### [What the task requires]
Copy each line of the records that holds the string "thuộc".

Records for the exercise Block Start

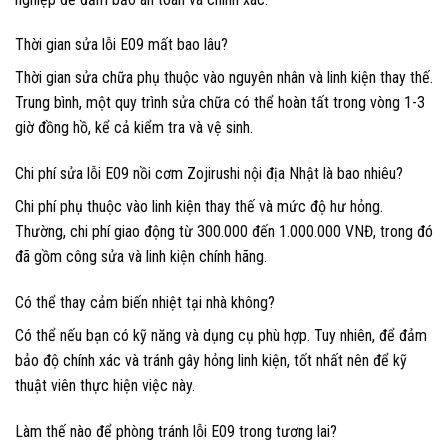
Thời gian sửa lỗi E09 mất bao lâu?
Thời gian sửa chữa phụ thuộc vào nguyên nhân và linh kiện thay thế.
Trung bình, một quy trình sửa chữa có thể hoàn tất trong vòng 1-3
giờ đồng hồ, kể cả kiểm tra và vệ sinh.
Chi phí sửa lỗi E09 nồi cơm Zojirushi nội địa Nhật là bao nhiêu?
Chi phí phụ thuộc vào linh kiện thay thế và mức độ hư hỏng.
Thường, chi phí giao động từ 300.000 đến 1.000.000 VNĐ, trong đó
đã gồm công sửa và linh kiện chính hãng.
Có thể thay cảm biến nhiệt tại nhà không?
Có thể nếu bạn có kỹ năng và dụng cụ phù hợp. Tuy nhiên, để đảm
bảo độ chính xác và tránh gây hỏng linh kiện, tốt nhất nên để kỹ
thuật viên thực hiện việc này.
Làm thế nào để phòng tránh lỗi E09 trong tương lai?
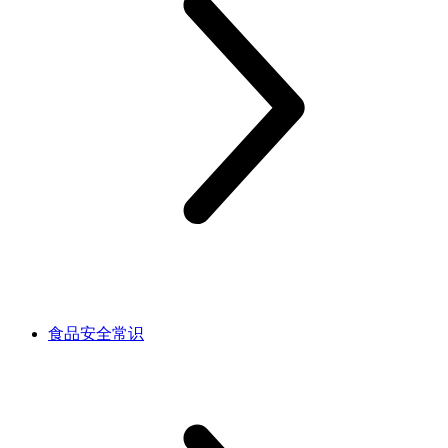
食品安全常识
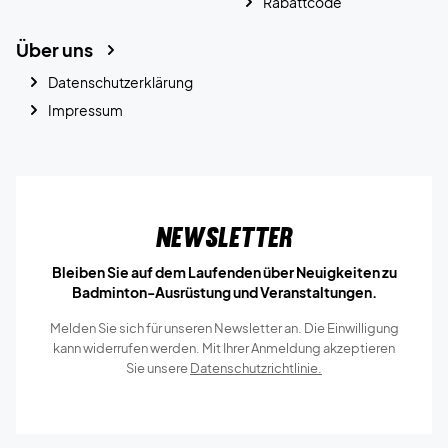
Rabattcode
Über uns
Datenschutzerklärung
Impressum
Newsletter
Bleiben Sie auf dem Laufenden über Neuigkeiten zu
Badminton-Ausrüstung und Veranstaltungen.
Melden Sie sich für unseren Newsletter an. Die Einwilligung
kann widerrufen werden. Mit Ihrer Anmeldung akzeptieren
Sie unsere
Datenschutzrichtlinie.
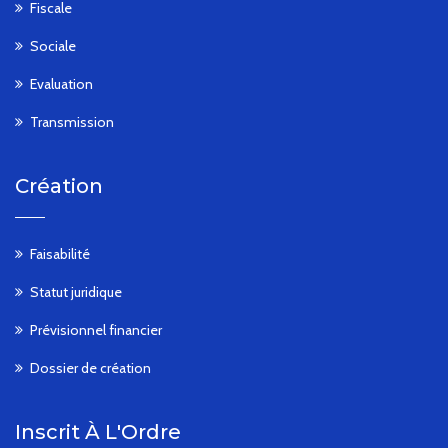
Fiscale
Sociale
Evaluation
Transmission
Création
Faisabilité
Statut juridique
Prévisionnel financier
Dossier de création
Inscrit À L'Ordre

Records for the exercise Block End

### [Exercise output]
Thời gian sửa chữa phụ thuộc vào nguyên nhân và linh kiện thay thế.
Chi phí phụ thuộc vào linh kiện thay thế và mức độ hư hỏng.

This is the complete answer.